Ketika menerjemahkan bahasa hukum ke dalam situasi kehidupan, perlu diklarifikasi bahwa penyalahgunaan hukum dipahami sebagai pelaksanaan kegiatan yang dikenakan pajak sebagai bagian dari transaksi yang, meskipun memenuhi persyaratan formal yang ditetapkan dalam ketentuan Undang-undang, pada dasarnya bertujuan dalam memperoleh manfaat pajak, yang pemberiannya akan bertentangan dengan tujuan yang mereka layani.

Akibatnya, penyalahgunaan hak adalah sah dan sah, tetapi tujuan dan konsep pengambilannya tidak sejalan dengannya. Hal ini juga dijelaskan oleh Court of Justice Uni Eropa yang menekankan bahwa untuk suatu penyalahgunaan hukum harus ada dua unsur:

  • elemen objektif - dimanifestasikan dalam penciptaan kondisi buatan untuk memperoleh manfaat tertentu; 'Kepalsuan' dari suatu tindakan terdiri dari tindakan yang dilakukan semata-mata untuk tujuan memperoleh keuntungan dan tidak memiliki pembenaran lain; terjadinya keadaan ini harus selalu ditentukan berdasarkan kasus tertentu;

  • elemen subyektif - keinginan untuk mendapatkan manfaat yang tidak sesuai dengan tujuan hukum UE.

Akibat dari perbuatan yang merupakan penyalahgunaan hukum

Berdasarkan ketentuan yang telah dianalisis, dalam hal terjadi penyalahgunaan hukum, kegiatan kena pajak yang dilakukan hanya menimbulkan akibat pajak yang akan terjadi jika keadaan yang akan ada tanpa adanya kegiatan yang merupakan penyalahgunaan hukum itu diciptakan kembali.

Oleh karena itu, otoritas pajak dapat mengabaikan akibat hukum, sebagai suatu peraturan, yang dikaitkan dengan aktivitas tertentu, dan sebagai gantinya menetapkan efek yang akan terjadi jika para pihak telah melakukan aktivitas yang sesuai.

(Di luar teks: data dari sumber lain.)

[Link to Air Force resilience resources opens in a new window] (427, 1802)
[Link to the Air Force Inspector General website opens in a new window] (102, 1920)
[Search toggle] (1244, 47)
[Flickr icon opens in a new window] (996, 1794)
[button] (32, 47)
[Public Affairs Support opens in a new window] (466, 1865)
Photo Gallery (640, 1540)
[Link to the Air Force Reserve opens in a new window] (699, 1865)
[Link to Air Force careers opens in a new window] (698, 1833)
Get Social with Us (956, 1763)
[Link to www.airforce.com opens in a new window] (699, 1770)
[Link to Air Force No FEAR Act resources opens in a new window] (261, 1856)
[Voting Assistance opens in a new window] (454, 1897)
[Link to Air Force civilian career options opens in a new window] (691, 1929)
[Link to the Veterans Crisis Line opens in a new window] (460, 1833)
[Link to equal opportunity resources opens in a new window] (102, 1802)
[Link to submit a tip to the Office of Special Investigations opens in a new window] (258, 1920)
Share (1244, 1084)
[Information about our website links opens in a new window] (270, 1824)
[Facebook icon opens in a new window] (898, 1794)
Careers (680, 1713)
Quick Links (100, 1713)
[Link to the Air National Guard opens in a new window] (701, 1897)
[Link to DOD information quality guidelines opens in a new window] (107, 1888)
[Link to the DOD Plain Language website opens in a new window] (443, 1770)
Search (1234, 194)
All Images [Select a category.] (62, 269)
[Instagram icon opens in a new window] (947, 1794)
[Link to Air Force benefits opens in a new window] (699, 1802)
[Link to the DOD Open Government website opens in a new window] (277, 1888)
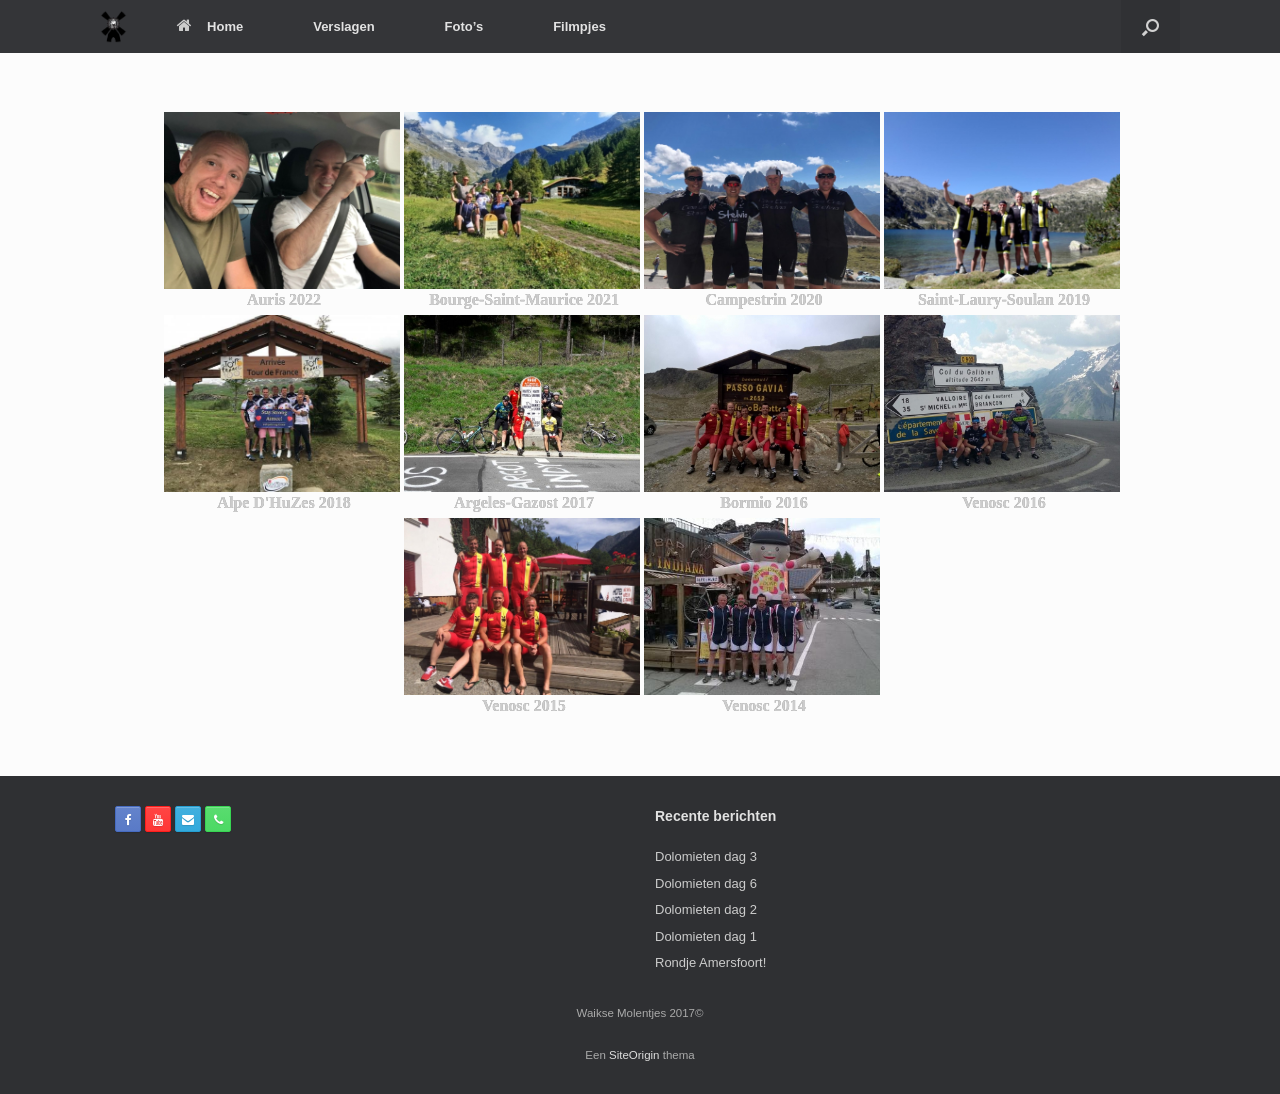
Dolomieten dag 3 (706, 856)
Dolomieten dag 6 (706, 883)
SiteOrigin (634, 1055)
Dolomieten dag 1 (706, 936)
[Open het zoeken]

Definisi hukum dari suatu penyalahgunaan hukum sangat umum dan tidak memuat contoh-contoh apa saja yang mungkin merupakan suatu penyalahgunaan hukum. Jawaban atas pertanyaan ini diberikan oleh doktrin dan situasi faktual yang muncul dalam transaksi ekonomi. Di antara kasus-kasus yang berpotensi terkena risiko dianggap sebagai transaksi yang menyalahgunakan undang-undang PPN adalah sebagai berikut:

  • klasifikasi barang yang didiskon dengan tarif PPN yang berbeda;

  • menggunakan konsep manfaat kompleks;

  • melakukan penjualan untuk PLN 1;

  • penggunaan skema rantai pasokan;

  • menyelesaikan kontrak dengan entitas terkait;

  • kompensasi pengiriman dengan denda keuangan;

  • outsourcing layanan;

  • jasa subkontrak.

Akhirnya, perlu dicatat bahwa konsep penyalahgunaan hukum dapat diterapkan terlepas dari nilai transaksinya, karena Undang-Undang tidak mengenalkan batasan apa pun. Akibatnya, otoritas pajak dapat, berdasarkan ketentuan yang disebutkan di atas, memeriksa dan menganalisis setiap transaksi.